National budgeting doesn’t work when it comes to healthcare. Local budgeting in isolation doesn’t work either. It’s all well and good to campaign to keep a hospital open, but we do actually live in a world of finite resources and people and so if we keep the hospital, there may be other tough cuts to make. We have separated out huge aspects of budgeting that really belong together. That is why a people’s assembly in a town/city/region doing the complex task of participatory budgeting is a possible way forward. It isn’t actually that difficult to get people together and budgets aren’t that hard to understand. I know so many people who have extremely tight and complex budgets to manage when it comes to their own households and they do it with finesse. Multiplying the numbers up, ain’t that tricky.

When a town/city understands what it’s budget is for a year (or longer) and the people can decide what the priorities need to be I think the results could be amazing. Firstly, there might be genuine partnerships formed across cities to work in more innovative and creative ways. Secondly, there would be greater engagement and social responsibility. Thirdly, there would be less waste. Fourthly there would be emerging partnerships of gift (rather than competition) between cities for various resources.

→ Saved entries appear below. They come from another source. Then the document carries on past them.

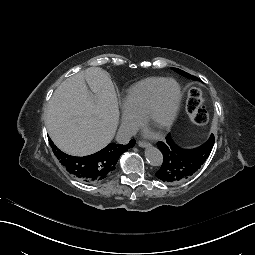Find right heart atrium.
Wrapping results in <instances>:
<instances>
[{
    "mask_svg": "<svg viewBox=\"0 0 255 255\" xmlns=\"http://www.w3.org/2000/svg\"><path fill=\"white\" fill-rule=\"evenodd\" d=\"M121 127L125 134H132L137 128L136 119L123 111L121 113Z\"/></svg>",
    "mask_w": 255,
    "mask_h": 255,
    "instance_id": "obj_1",
    "label": "right heart atrium"
}]
</instances>
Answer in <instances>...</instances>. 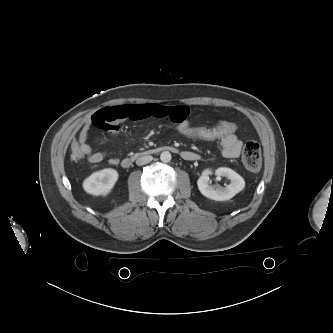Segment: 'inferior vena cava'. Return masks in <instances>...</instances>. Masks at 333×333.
I'll return each mask as SVG.
<instances>
[{
  "label": "inferior vena cava",
  "instance_id": "602c4592",
  "mask_svg": "<svg viewBox=\"0 0 333 333\" xmlns=\"http://www.w3.org/2000/svg\"><path fill=\"white\" fill-rule=\"evenodd\" d=\"M150 161H152V156H150V155L142 156L136 160V164L138 166H142V165L149 163Z\"/></svg>",
  "mask_w": 333,
  "mask_h": 333
}]
</instances>
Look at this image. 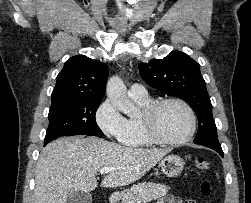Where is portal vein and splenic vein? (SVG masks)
Here are the masks:
<instances>
[{
  "mask_svg": "<svg viewBox=\"0 0 251 203\" xmlns=\"http://www.w3.org/2000/svg\"><path fill=\"white\" fill-rule=\"evenodd\" d=\"M113 170H114L113 168L104 167V168H101L99 171H100L101 174H108V173H110Z\"/></svg>",
  "mask_w": 251,
  "mask_h": 203,
  "instance_id": "1",
  "label": "portal vein and splenic vein"
}]
</instances>
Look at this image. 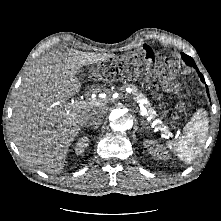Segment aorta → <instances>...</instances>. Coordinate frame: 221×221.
<instances>
[{
    "mask_svg": "<svg viewBox=\"0 0 221 221\" xmlns=\"http://www.w3.org/2000/svg\"><path fill=\"white\" fill-rule=\"evenodd\" d=\"M110 126L116 132H126L132 128L133 118L124 109H115L110 114Z\"/></svg>",
    "mask_w": 221,
    "mask_h": 221,
    "instance_id": "1",
    "label": "aorta"
}]
</instances>
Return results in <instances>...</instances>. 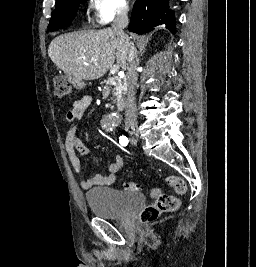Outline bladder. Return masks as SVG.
<instances>
[{"mask_svg": "<svg viewBox=\"0 0 256 267\" xmlns=\"http://www.w3.org/2000/svg\"><path fill=\"white\" fill-rule=\"evenodd\" d=\"M85 200L94 216L105 219L121 218L137 205H143L144 195H124L122 190L98 188L90 190Z\"/></svg>", "mask_w": 256, "mask_h": 267, "instance_id": "31cf9c89", "label": "bladder"}]
</instances>
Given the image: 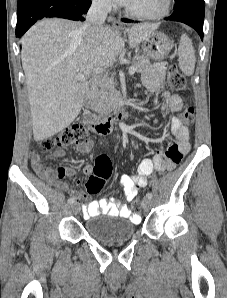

Some argue that in such a situation, the most needy and therefore least empowered in a city could miss out. This happens currently in the national setting. For me, this is where leadership comes in. Leadership is not about riding into town to shut a hospital here, or rename a school into an academy there. Leadership is about emptying power out and reassuring all that they are already empowered. It is also about helping protect and promote those who could potentially be down trodden or forgotten. It is giving a voice to those who feel voiceless and oppressed by the dominant systems. For me that would mean promoting and protecting the needs of women (for whom there is still an incredible amount of injustice), children, asylum seekers and refugees, the marginalised poor and homeless, those with physical and mental health needs and prisoners.

Power needs to be devolved from the centre to the margins (just as Gordon Brown MP stated this week). And once the power is more regional it still needs to be continually emptied out so that communities find and serve one another, so that cities become gifts to one another and we find that the order of the house (economics) is the responsibility of all.